Excerpts from a dataset:
================================
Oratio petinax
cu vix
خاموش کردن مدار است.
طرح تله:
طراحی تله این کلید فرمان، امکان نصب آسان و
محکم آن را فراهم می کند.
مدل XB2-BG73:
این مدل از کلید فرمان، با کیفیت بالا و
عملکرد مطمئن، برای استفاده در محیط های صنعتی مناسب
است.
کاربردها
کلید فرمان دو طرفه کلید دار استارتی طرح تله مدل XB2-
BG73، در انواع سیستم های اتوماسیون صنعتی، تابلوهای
================================
Problem
For every line above that holds the string "کلید", add one to a count; give that count alone.

Problem solution
3